→ Saved entries
● ● ●
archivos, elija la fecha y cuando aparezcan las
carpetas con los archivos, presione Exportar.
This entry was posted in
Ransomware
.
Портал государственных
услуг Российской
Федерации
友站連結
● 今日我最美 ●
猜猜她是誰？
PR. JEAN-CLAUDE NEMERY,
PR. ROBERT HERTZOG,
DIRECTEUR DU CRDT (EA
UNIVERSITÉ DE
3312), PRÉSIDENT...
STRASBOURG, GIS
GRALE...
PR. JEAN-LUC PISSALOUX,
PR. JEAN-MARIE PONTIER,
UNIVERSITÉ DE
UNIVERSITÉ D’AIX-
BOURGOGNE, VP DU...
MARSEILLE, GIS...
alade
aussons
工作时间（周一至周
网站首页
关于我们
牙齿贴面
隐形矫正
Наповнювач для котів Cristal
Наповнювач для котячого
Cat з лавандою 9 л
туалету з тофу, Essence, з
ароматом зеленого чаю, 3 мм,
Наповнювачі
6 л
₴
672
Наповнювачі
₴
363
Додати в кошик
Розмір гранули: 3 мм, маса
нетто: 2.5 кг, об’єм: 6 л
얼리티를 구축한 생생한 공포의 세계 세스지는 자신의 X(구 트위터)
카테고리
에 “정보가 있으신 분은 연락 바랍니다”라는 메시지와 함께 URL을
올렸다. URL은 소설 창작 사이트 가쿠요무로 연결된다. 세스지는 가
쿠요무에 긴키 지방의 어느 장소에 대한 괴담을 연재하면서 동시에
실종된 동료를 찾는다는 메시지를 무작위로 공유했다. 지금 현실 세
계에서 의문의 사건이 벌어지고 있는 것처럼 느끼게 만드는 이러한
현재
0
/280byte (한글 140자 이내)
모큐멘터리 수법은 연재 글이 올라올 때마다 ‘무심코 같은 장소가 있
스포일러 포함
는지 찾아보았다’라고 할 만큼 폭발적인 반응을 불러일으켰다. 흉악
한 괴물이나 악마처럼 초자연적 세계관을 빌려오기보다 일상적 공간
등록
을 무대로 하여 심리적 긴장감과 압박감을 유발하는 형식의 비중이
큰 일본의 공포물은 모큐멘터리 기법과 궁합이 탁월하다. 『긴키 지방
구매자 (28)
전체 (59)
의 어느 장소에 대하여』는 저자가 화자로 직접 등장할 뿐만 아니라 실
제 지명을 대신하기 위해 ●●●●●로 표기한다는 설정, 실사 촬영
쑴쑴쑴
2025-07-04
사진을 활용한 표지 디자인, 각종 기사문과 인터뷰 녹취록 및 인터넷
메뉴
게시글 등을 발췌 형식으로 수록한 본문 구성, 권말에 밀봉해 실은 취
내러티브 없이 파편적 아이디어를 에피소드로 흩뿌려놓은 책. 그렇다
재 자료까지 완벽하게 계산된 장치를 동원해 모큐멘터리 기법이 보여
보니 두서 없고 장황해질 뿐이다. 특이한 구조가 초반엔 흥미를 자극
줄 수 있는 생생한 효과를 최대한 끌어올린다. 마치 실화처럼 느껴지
● ● ●
→ Action item
Take the lines from the start of the records through the line holding "DIRECTEUR DU CRDT (EA", both included, and please print them exactly, with nothing else.

→ Output for this task
archivos, elija la fecha y cuando aparezcan las
carpetas con los archivos, presione Exportar.
This entry was posted in
Ransomware
.
Портал государственных
услуг Российской
Федерации
友站連結
● 今日我最美 ●
猜猜她是誰？
PR. JEAN-CLAUDE NEMERY,
PR. ROBERT HERTZOG,
DIRECTEUR DU CRDT (EA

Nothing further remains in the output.